Let the bitlengths of the moduli be 500-bit and d be 150-bit. According to the generation algorithm of Dual RSA, we obtained a public key \((N_1,N_2,d)\) as follows:

$$\begin{aligned} N_1=&\, 7135418543774560722620140856776110776099430152802083718705188584711\\&73035771 1652789928260900564547301882240956144650493859335524017719\\&41419792453101151,\\ N_2=&\, 1262494347726269452835428085609115267467621516409305067920010895100\\&94544839\\&696275715987912623853646274164115460757884026862912198681781598176\\&0210768067,\\ e =&\, 7043158314088038309393193683910389656578829673760991492049371325888\\&47392277\\&060175063530352864840845280175949610611093971178549141900241836611\\&822135757. \end{aligned}$$

The private key d is 677313117573867402633263524191702602770017893.

Then following the proposed method, we firstly construct a 2-dimensional lattice \({\mathcal {L}}_1\) with basis matrix

$$\begin{aligned} \begin{pmatrix} A &{} \quad e\\ 0 &{} \quad N_1 \end{pmatrix}, \end{aligned}$$

where

$$\begin{aligned}&A=\,38928577510834635774545711842415248685844591047774069297132925411\\&8786021354. \end{aligned}$$

Then by using the \(L^3\) algorithm, we obtained the reduced basis \(\lambda _1=(l_{11},l_{12}),\lambda _2=(l_{21},l_{22})\), where

$$\begin{aligned} l_{11}=&81906780906035745678960413410183035383717865798051726503866519229867\\&8229690 8236271771441327079519778382134016486,\\ l_{12}=&-9758434302166796903621842285817642953335967903552086821928896109\\&061529963 153048214842815866341824648442630262043,\\ l_{21}=&1683235669163132255439190760451039442688294421050496235026030961750\\&27606814 72898699313228974046348039360839900794,\\ l_{22}=&1385895595846667659189647555914499161333016288680604411853371093204\\&58388222 86668923932358120498123831070081228692. \end{aligned}$$

Then we represented \(v=(Ad,1-k_1(p_1+q_1-1))\) as \(a_1\lambda _1+a_2\lambda _2\), where \(a_1\) and \(a_2\) are integers. Actually, the unknown coefficients are \(a_1=82889345\) and \(a_2=-24669842\). Thus, we obtained the following equation

$$\begin{aligned} d=a_1l_{11}'+a_2l_{21}', \end{aligned}$$

where

$$\begin{aligned} l_{11}'&=\frac{l_{11}}{A}=21040270706844959518058309326703397959,\\ l_{21}'&=\frac{l_{22}}{A}=43239074653951910529873089892757848361. \end{aligned}$$

Then the problem can be reduced into finding small roots \((k_2,-(p_2+q_2-1),a_1)\) of the following modular equation

$$\begin{aligned} f(x,y,z)=x(N_2+y)-el_{11}'z+1\,\,\,{\mathrm {mod}}\,\,el_{21}', \end{aligned}$$

where \(k_2=\frac{ed-1}{N_2-p_2-q_2+1}\).

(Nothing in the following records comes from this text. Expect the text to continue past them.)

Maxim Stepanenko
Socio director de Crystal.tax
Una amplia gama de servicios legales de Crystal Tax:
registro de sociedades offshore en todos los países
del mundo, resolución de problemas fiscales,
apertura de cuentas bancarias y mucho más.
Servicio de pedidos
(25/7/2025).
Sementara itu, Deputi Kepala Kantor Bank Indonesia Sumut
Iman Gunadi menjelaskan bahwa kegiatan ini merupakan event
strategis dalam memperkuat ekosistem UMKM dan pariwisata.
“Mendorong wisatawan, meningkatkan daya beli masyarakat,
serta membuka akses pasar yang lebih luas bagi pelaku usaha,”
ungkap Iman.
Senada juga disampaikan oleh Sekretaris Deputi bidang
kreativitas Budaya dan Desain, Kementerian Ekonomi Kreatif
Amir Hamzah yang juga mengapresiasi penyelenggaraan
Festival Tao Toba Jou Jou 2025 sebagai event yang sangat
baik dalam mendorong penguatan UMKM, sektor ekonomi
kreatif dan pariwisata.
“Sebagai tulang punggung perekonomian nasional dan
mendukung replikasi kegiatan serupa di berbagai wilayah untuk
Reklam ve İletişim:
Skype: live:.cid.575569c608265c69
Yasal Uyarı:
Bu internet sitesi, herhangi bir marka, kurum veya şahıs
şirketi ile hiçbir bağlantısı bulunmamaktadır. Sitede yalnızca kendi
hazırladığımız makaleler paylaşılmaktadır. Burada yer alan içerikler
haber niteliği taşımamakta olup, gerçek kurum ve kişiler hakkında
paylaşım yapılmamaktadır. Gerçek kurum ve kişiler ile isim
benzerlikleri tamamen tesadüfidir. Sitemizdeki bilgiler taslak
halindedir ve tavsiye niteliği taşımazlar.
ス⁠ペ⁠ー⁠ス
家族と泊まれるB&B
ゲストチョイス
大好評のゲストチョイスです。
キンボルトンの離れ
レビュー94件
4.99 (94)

Based on the method of selecting polynomials, when \(m=4\) and \(t=1\) we constructed a 40-dimensional lattice. Applying the \(L^3\) algorithm on the lattice, we could collect more than 30 polynomials shared the desired small roots. Using the Gröbner basis technique, we solved out the roots efficiently and this concluded our attack.